Common sense is the basic level of practical knowledge that is commonly shared among most people. Such knowledge includes but is not limited to social commonsense (“it’s impolite to comment on people’s weight”), and physical commonsense (“snow is cold”). While humans use commonsense knowledge and reasoning abilities to seamlessly navigate everyday situations, endowing machines with such capabilities has remained an elusive goal of AI research for decades.

Consequently, we organize this workshop to encourage discussion of current progress on building machines with commonsense knowledge and reasoning abilities. We aim to bring together researchers from different areas (e.g. NLP, computer vision, computational neuroscience, psychology) to communicate promising working directions in the area of commonsense reasoning.

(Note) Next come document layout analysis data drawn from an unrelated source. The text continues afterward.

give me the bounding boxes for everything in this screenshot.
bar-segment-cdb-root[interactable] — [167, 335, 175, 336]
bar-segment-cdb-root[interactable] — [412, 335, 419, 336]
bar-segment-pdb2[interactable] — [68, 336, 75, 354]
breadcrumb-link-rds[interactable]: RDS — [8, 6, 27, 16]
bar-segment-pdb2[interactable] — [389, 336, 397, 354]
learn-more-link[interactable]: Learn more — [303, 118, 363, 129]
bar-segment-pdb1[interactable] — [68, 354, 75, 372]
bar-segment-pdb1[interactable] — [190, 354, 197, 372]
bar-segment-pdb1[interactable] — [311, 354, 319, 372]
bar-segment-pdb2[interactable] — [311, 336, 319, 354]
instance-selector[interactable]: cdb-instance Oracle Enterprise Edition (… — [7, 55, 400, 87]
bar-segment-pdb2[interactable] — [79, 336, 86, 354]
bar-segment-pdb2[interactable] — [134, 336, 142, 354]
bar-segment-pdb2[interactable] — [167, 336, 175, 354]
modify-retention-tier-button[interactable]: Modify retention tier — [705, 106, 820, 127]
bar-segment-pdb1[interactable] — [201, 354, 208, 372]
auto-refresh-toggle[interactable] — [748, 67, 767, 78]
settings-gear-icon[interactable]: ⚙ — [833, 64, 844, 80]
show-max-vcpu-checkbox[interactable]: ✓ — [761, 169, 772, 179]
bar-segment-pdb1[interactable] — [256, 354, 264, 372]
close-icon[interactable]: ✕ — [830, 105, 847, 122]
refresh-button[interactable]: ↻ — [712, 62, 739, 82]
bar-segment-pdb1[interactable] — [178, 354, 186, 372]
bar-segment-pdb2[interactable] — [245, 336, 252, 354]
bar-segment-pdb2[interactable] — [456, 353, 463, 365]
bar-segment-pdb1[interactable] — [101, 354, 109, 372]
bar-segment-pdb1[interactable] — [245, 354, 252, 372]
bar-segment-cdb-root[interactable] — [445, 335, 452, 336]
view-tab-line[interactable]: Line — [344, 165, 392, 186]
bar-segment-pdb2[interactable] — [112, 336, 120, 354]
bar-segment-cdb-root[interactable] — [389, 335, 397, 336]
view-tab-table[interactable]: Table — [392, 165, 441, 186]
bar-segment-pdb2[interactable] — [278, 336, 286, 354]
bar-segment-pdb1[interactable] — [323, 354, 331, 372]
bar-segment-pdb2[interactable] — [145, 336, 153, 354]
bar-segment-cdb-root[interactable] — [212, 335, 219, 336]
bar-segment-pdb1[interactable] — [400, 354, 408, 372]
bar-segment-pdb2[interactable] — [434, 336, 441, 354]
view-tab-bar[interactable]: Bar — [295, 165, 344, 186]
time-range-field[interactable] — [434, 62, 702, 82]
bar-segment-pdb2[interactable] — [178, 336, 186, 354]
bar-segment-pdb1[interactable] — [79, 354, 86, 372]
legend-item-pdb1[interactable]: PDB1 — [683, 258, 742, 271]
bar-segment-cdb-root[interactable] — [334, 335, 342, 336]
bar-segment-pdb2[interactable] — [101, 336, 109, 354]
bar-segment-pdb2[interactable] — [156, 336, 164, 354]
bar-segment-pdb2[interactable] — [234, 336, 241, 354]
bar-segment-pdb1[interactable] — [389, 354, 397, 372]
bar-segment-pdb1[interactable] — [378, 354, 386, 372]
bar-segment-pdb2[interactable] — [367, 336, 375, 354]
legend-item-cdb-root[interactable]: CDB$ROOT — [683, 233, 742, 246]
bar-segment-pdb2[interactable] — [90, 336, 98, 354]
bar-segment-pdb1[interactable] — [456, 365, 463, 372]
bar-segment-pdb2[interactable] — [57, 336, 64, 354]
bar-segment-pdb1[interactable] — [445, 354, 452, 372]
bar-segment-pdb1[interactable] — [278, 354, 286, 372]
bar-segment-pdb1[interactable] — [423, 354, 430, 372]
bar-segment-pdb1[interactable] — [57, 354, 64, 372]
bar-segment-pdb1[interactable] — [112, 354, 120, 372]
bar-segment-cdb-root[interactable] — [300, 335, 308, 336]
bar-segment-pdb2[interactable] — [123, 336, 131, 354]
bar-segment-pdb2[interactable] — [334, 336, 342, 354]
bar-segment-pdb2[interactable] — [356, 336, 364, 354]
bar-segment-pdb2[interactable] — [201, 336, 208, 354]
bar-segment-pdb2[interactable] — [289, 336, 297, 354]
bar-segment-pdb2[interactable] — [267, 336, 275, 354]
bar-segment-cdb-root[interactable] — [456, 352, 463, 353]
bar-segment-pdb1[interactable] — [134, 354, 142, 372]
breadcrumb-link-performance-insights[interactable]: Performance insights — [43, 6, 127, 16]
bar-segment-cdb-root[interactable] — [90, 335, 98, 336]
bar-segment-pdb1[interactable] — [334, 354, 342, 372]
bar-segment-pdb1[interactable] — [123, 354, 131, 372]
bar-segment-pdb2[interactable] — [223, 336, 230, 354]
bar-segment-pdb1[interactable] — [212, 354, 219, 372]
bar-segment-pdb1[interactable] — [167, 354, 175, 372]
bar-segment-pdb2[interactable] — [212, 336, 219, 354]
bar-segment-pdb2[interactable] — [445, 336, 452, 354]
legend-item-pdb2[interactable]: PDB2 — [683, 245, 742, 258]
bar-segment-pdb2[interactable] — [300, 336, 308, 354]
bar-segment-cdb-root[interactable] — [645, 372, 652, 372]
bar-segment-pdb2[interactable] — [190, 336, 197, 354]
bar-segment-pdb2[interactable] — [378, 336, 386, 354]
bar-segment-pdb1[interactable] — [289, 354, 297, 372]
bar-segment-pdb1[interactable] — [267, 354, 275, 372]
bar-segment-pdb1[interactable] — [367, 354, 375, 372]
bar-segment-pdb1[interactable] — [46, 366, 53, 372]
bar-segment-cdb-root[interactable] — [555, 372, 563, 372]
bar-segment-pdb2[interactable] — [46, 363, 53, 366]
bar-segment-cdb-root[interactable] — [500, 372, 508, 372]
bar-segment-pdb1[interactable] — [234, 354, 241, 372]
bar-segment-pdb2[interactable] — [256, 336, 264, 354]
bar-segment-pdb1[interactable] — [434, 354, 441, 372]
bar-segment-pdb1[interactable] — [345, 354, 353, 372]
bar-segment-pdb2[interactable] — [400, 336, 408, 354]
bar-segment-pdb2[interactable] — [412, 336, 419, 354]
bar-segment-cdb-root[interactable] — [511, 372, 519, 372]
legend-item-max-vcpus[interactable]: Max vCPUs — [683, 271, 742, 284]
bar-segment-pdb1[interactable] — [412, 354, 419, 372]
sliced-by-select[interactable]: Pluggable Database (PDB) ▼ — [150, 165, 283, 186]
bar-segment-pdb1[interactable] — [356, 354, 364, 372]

Topics of interests include but not limited to
- Methods: methods for commonsense reasoning tasks; methods that integrate commonsense knowledge bases and neural models; methods that improve the interpretability and explainability of neural models for reasoning and more.
- Analysis: methods to probe commonsense knowledge from NLP models; methods to understand reasoning mechanisms of existing models; methods that identify limitations of existing methods for AI applications (including but not limited to NLP, CV and robotics) due to the lack of commonsense knowledge
- Resources: acquiring commonsense knowledge (from text corpora, images, videos, pre-trained neural models, etc.); constructing and completing (semi-)structured CKBs; consolidating CKBs under unified schemas.
- Benchmarks: designing challenging tasks and building datasets to evaluate models’ commonsense knowledge and reasoning abilities; designing new evaluation schemas and metrics forcommonsense reasoning tasks, particularly for openended and generative tasks

The CSRR Workshop will be co-located with ACL 2022!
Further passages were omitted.